Mme Royal, 53, does not mention her brief Irish stay in her autobiography. Until contacted by The Independent, her host family had not realised that the pretty, warm-hearted French girl who stayed with them in the summer of 1971 was also the accomplished politician who may become France's first woman president next year.

When I called and explained the link, Graziella Schuster (née Roche), who was eight years old in 1971, looked up an old photograph album. She found a charming picture of what could only be the teenage Ségolène Royal, sitting at a table with herself and her two brothers, aged seven and five, in the kitchen of the Roche family in Orwell Road, Rathgar, Dublin.

"I had no idea that it could be the same person," said Mrs Schuster, 43. "Only two or three weeks ago I was watching something about Ségolène Royal on the television news. I said to my husband, 'That's strange. We had an au pair called Ségolène when I was a child'. It did not occur to me for a moment that it could have been her."

Mrs Schuster, who now has two children of her own, remembers the 18-year-old Ségolène, as a "very warm-hearted girl, great fun. She was a big success. We had had other French au pairs and, quite honestly, we didn't like them much. They didn't seem very interested in us. But Ségolène took the time to play with us, especially me as the only girl in the family."

"She would cook with me and draw with me. I also remember that my brother John was mad about butterflies and we would spend hours with Ségolène chasing butterflies and bumblebees around our garden with nets."

The Independent was put on the trail of Madame Royal's long-lost Irish connection by a teenage friend of the Socialist candidate. In the summer of 1969, Sheena Beale, now a Dublin solicitor, was sent to Villers-sur-Mer on the northern coast of Normandy. Then aged 16, she did not hit it off with the 15-year-old daughter in her host family. She did, however, become great friends with the 16-year-old girl in the holiday home next door - Marie-Ségolène Royal.

"We spent the whole summer together, swimming and playing tennis, talking about boys and our future. We both wanted to be lawyers," Ms Beale said. "She was a strikingly beautiful girl, with long, dark hair. I thought that she looked like Sophia Loren. She was always great fun to be with but a very focused girl, very determined. I never imagined that she would go into politics. I can't remember ever talking about politics with her. But it does not surprise me at all that she has gone so far."

After that summer, the two teenage girls corresponded. In 1971, Marie-Ségolène - as she still was then - told Sheena that she was coming to Dublin to work as an au pair for a family called the Roches in Rathgar. Unfortunately, Sheena was herself out of the country that summer. She put Ségolène in contact with her family and friends.

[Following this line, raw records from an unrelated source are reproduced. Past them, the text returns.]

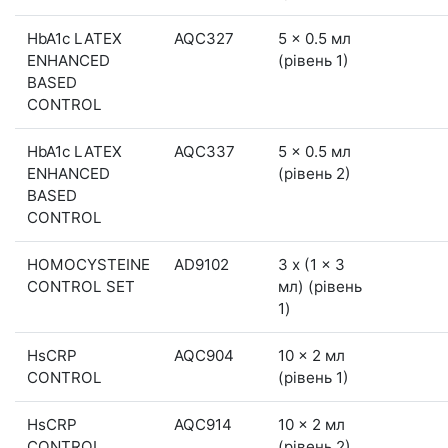
HbA1c LATEX
AQC327
5 x 0.5 мл
ENHANCED
(рівень 1)
BASED
CONTROL
HbA1c LATEX
AQC337
5 x 0.5 мл
ENHANCED
(рівень 2)
BASED
CONTROL
HOMOCYSTEINE
AD9102
3 x (1 x 3
CONTROL SET
мл) (рівень
1)
HsCRP
AQC904
10 x 2 мл
CONTROL
(рівень 1)
HsCRP
AQC914
10 x 2 мл
CONTROL
(рівень 2)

How could we find the Roche family after 35 years? Would they remember Ségolène? Had they realised that their former au pair was now making headlines all over the world? It so happens that my wife is from Dublin. The Irish capital is a great city but a very small place. It turned out to be even smaller than I realised.

When my parents-in-law, Tom and Maeve St John married, Tom's best man was called Jim Roche. He lived later in Orwell Road, Rathgar. His wife, Renate, was German.

"It has to be them," said my wife, Margaret. And so it was.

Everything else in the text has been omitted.